§ **Supplied records**

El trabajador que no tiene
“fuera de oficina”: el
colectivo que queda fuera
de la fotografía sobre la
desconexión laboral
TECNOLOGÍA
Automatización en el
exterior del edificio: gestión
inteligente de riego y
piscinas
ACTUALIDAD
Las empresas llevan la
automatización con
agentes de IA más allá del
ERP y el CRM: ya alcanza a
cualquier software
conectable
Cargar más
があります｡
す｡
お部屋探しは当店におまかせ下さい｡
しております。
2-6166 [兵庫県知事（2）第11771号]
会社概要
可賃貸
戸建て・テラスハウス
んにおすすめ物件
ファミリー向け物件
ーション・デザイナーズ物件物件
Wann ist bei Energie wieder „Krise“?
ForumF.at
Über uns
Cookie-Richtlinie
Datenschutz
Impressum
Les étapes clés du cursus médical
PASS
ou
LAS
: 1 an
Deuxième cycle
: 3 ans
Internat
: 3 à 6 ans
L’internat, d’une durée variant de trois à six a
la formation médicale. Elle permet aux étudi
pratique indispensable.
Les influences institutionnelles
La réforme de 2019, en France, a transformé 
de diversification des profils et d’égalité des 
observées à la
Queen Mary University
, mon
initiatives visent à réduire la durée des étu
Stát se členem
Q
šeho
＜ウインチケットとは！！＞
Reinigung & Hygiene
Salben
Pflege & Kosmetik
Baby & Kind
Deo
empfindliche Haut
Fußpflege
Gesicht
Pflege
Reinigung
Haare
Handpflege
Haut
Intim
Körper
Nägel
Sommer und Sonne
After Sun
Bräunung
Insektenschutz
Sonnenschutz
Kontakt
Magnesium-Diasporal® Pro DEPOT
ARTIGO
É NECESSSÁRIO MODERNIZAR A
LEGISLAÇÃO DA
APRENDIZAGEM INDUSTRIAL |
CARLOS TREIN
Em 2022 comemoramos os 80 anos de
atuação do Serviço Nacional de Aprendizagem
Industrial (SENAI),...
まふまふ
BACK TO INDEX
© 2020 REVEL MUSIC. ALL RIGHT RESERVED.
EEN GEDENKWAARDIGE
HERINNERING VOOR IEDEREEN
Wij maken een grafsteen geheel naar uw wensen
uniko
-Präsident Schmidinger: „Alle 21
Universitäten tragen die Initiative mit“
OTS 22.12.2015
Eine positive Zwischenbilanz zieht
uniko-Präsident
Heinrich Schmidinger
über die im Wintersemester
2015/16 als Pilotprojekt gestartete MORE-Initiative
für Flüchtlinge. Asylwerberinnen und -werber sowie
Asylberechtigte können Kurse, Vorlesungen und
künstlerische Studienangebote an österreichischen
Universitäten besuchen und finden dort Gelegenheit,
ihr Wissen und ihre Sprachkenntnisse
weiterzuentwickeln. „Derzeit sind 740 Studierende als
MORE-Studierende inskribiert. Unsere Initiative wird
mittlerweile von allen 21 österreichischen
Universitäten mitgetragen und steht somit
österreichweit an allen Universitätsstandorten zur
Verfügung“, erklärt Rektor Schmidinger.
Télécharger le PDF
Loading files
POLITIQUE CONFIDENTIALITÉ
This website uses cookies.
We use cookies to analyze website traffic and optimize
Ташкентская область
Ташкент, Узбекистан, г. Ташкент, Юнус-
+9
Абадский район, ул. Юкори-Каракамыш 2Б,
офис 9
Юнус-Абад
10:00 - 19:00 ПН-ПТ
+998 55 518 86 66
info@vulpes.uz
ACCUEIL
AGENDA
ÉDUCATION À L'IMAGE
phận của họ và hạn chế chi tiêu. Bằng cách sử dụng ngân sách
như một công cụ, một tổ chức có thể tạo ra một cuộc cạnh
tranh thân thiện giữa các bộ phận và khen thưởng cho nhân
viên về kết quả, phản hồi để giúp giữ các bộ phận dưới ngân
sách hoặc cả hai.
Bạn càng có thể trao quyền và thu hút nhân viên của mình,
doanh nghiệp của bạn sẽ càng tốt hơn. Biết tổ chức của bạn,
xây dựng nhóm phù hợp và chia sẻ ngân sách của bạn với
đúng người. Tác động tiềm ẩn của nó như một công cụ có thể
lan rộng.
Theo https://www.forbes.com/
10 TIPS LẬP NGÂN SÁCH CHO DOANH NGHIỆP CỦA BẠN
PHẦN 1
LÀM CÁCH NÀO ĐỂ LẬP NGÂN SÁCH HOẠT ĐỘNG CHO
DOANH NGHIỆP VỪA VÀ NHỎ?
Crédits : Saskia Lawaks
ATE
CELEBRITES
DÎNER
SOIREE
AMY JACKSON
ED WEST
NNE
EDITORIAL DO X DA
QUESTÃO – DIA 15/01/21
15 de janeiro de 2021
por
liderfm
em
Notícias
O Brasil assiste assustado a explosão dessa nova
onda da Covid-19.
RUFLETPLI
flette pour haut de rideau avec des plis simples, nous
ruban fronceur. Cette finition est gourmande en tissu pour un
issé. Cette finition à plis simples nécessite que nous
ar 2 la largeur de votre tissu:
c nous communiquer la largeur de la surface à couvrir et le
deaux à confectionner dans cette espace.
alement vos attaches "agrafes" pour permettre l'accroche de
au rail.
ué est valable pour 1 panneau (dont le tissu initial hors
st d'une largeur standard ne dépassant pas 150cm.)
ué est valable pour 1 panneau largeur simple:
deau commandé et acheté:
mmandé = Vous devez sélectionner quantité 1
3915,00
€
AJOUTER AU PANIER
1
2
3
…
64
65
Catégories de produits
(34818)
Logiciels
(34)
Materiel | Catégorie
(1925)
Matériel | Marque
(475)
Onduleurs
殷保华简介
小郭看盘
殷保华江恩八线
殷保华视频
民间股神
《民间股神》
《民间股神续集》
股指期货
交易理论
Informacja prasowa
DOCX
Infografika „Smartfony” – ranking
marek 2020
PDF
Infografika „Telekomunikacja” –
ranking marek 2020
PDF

§ **Activity**
Return everything in the records. Keep each line exactly as written.

§ **Answer to this exercise**
El trabajador que no tiene
“fuera de oficina”: el
colectivo que queda fuera
de la fotografía sobre la
desconexión laboral
TECNOLOGÍA
Automatización en el
exterior del edificio: gestión
inteligente de riego y
piscinas
ACTUALIDAD
Las empresas llevan la
automatización con
agentes de IA más allá del
ERP y el CRM: ya alcanza a
cualquier software
conectable
Cargar más
があります｡
す｡
お部屋探しは当店におまかせ下さい｡
しております。
2-6166 [兵庫県知事（2）第11771号]
会社概要
可賃貸
戸建て・テラスハウス
んにおすすめ物件
ファミリー向け物件
ーション・デザイナーズ物件物件
Wann ist bei Energie wieder „Krise“?
ForumF.at
Über uns
Cookie-Richtlinie
Datenschutz
Impressum
Les étapes clés du cursus médical
PASS
ou
LAS
: 1 an
Deuxième cycle
: 3 ans
Internat
: 3 à 6 ans
L’internat, d’une durée variant de trois à six a
la formation médicale. Elle permet aux étudi
pratique indispensable.
Les influences institutionnelles
La réforme de 2019, en France, a transformé 
de diversification des profils et d’égalité des 
observées à la
Queen Mary University
, mon
initiatives visent à réduire la durée des étu
Stát se členem
Q
šeho
＜ウインチケットとは！！＞
Reinigung & Hygiene
Salben
Pflege & Kosmetik
Baby & Kind
Deo
empfindliche Haut
Fußpflege
Gesicht
Pflege
Reinigung
Haare
Handpflege
Haut
Intim
Körper
Nägel
Sommer und Sonne
After Sun
Bräunung
Insektenschutz
Sonnenschutz
Kontakt
Magnesium-Diasporal® Pro DEPOT
ARTIGO
É NECESSSÁRIO MODERNIZAR A
LEGISLAÇÃO DA
APRENDIZAGEM INDUSTRIAL |
CARLOS TREIN
Em 2022 comemoramos os 80 anos de
atuação do Serviço Nacional de Aprendizagem
Industrial (SENAI),...
まふまふ
BACK TO INDEX
© 2020 REVEL MUSIC. ALL RIGHT RESERVED.
EEN GEDENKWAARDIGE
HERINNERING VOOR IEDEREEN
Wij maken een grafsteen geheel naar uw wensen
uniko
-Präsident Schmidinger: „Alle 21
Universitäten tragen die Initiative mit“
OTS 22.12.2015
Eine positive Zwischenbilanz zieht
uniko-Präsident
Heinrich Schmidinger
über die im Wintersemester
2015/16 als Pilotprojekt gestartete MORE-Initiative
für Flüchtlinge. Asylwerberinnen und -werber sowie
Asylberechtigte können Kurse, Vorlesungen und
künstlerische Studienangebote an österreichischen
Universitäten besuchen und finden dort Gelegenheit,
ihr Wissen und ihre Sprachkenntnisse
weiterzuentwickeln. „Derzeit sind 740 Studierende als
MORE-Studierende inskribiert. Unsere Initiative wird
mittlerweile von allen 21 österreichischen
Universitäten mitgetragen und steht somit
österreichweit an allen Universitätsstandorten zur
Verfügung“, erklärt Rektor Schmidinger.
Télécharger le PDF
Loading files
POLITIQUE CONFIDENTIALITÉ
This website uses cookies.
We use cookies to analyze website traffic and optimize
Ташкентская область
Ташкент, Узбекистан, г. Ташкент, Юнус-
+9
Абадский район, ул. Юкори-Каракамыш 2Б,
офис 9
Юнус-Абад
10:00 - 19:00 ПН-ПТ
+998 55 518 86 66
info@vulpes.uz
ACCUEIL
AGENDA
ÉDUCATION À L'IMAGE
phận của họ và hạn chế chi tiêu. Bằng cách sử dụng ngân sách
như một công cụ, một tổ chức có thể tạo ra một cuộc cạnh
tranh thân thiện giữa các bộ phận và khen thưởng cho nhân
viên về kết quả, phản hồi để giúp giữ các bộ phận dưới ngân
sách hoặc cả hai.
Bạn càng có thể trao quyền và thu hút nhân viên của mình,
doanh nghiệp của bạn sẽ càng tốt hơn. Biết tổ chức của bạn,
xây dựng nhóm phù hợp và chia sẻ ngân sách của bạn với
đúng người. Tác động tiềm ẩn của nó như một công cụ có thể
lan rộng.
Theo https://www.forbes.com/
10 TIPS LẬP NGÂN SÁCH CHO DOANH NGHIỆP CỦA BẠN
PHẦN 1
LÀM CÁCH NÀO ĐỂ LẬP NGÂN SÁCH HOẠT ĐỘNG CHO
DOANH NGHIỆP VỪA VÀ NHỎ?
Crédits : Saskia Lawaks
ATE
CELEBRITES
DÎNER
SOIREE
AMY JACKSON
ED WEST
NNE
EDITORIAL DO X DA
QUESTÃO – DIA 15/01/21
15 de janeiro de 2021
por
liderfm
em
Notícias
O Brasil assiste assustado a explosão dessa nova
onda da Covid-19.
RUFLETPLI
flette pour haut de rideau avec des plis simples, nous
ruban fronceur. Cette finition est gourmande en tissu pour un
issé. Cette finition à plis simples nécessite que nous
ar 2 la largeur de votre tissu:
c nous communiquer la largeur de la surface à couvrir et le
deaux à confectionner dans cette espace.
alement vos attaches "agrafes" pour permettre l'accroche de
au rail.
ué est valable pour 1 panneau (dont le tissu initial hors
st d'une largeur standard ne dépassant pas 150cm.)
ué est valable pour 1 panneau largeur simple:
deau commandé et acheté:
mmandé = Vous devez sélectionner quantité 1
3915,00
€
AJOUTER AU PANIER
1
2
3
…
64
65
Catégories de produits
(34818)
Logiciels
(34)
Materiel | Catégorie
(1925)
Matériel | Marque
(475)
Onduleurs
殷保华简介
小郭看盘
殷保华江恩八线
殷保华视频
民间股神
《民间股神》
《民间股神续集》
股指期货
交易理论
Informacja prasowa
DOCX
Infografika „Smartfony” – ranking
marek 2020
PDF
Infografika „Telekomunikacja” –
ranking marek 2020
PDF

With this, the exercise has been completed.